Paul Graham, in an essay entitled What You Can't Say, writes:
What scares me is that there are moral fashions too. They're just as arbitrary [as consumer fashions] and just as invisible to most people. But they're much more dangerous. Fashion is mistaken for good design; moral fashion is mistaken for good. Dressing oddly gets you laughed at. Violating moral fashions gets you fired, ostracized, imprisoned, or even killed.

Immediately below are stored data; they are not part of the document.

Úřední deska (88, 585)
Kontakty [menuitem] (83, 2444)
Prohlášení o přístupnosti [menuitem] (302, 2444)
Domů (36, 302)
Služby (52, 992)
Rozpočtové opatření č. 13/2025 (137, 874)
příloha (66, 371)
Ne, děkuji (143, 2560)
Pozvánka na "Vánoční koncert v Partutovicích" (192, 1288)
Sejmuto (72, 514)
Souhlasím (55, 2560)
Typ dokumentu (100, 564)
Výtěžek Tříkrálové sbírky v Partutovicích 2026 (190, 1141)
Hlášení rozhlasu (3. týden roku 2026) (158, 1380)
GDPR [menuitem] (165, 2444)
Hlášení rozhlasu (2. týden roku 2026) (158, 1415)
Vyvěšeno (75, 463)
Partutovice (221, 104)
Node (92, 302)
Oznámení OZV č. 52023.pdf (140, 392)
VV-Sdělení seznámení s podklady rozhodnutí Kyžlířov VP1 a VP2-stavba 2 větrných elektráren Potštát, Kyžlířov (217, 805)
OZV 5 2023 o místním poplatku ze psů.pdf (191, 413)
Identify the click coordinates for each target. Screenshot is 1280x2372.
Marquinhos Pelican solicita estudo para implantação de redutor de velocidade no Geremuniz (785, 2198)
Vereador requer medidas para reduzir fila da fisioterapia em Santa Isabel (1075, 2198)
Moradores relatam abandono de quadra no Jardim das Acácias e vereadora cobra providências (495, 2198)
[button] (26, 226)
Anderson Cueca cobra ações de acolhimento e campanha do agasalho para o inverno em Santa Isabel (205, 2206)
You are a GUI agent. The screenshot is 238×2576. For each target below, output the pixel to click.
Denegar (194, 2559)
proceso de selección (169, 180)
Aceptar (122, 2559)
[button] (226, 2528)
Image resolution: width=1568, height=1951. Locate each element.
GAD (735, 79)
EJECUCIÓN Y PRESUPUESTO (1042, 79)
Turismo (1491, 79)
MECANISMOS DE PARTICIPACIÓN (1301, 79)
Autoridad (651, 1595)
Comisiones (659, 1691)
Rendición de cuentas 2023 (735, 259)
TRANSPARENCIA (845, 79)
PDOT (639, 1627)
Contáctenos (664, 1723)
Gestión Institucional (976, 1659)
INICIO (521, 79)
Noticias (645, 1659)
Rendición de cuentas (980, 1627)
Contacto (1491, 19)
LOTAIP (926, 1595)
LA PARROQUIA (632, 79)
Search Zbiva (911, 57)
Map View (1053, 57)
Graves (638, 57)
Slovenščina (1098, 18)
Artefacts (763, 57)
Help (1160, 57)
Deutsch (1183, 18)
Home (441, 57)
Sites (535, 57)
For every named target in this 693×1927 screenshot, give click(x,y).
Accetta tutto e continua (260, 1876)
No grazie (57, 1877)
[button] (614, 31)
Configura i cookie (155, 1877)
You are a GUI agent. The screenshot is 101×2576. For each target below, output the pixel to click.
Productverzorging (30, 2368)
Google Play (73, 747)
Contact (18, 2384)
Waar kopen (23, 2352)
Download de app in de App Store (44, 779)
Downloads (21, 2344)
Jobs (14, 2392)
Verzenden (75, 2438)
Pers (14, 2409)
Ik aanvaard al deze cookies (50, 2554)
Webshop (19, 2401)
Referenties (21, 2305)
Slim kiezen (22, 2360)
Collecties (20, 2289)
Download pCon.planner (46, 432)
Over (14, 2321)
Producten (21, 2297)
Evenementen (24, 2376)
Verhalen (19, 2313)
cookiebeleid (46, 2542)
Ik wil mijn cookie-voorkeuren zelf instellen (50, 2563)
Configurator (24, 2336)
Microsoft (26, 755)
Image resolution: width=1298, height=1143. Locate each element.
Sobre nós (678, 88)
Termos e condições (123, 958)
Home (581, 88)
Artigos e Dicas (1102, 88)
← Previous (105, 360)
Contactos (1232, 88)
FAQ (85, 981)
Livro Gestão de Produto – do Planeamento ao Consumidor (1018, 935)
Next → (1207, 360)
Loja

Neither Graham nor I am suggesting that imprisonment or death is the consequence of the latest moral fashions. What this is really about is a struggle for power, as was the English Reformation or the Thirty Years War or our new, modern-day Islamic Reformation. Dressing it up as a struggle between God-fearing Christians and atheistic, homosexual-loving, liberal moral relativists is a more than convenient rationalization tailor-made for a segment of the elite that seeks to gain unencumbered political control.

I'm not trying to trivialize anyone's faith. I've a deep respect for the truly devout, who actually try to live their lives according to Christ's/Yahweh's/Mohammed's/Buddha's teachings. But, like Ken Layne, I've seen and known too many people whose trumpeting of their faith was a cover for the hypocrisy of their daily lives.

The cure for fashions that lack real aesthetic or moral values is to repudiate them. Hold them up to the light of day, examine them, criticize them, and (especially) mock them. If there is anything good and true hidden inside the ephermal mores of the moment, it will emerge all the stronger for the being challenged. And what is dishonest and false will be consigned to history's dustbin.
Sore Winners, cont.
Matt Welch, on the healing voices of the right.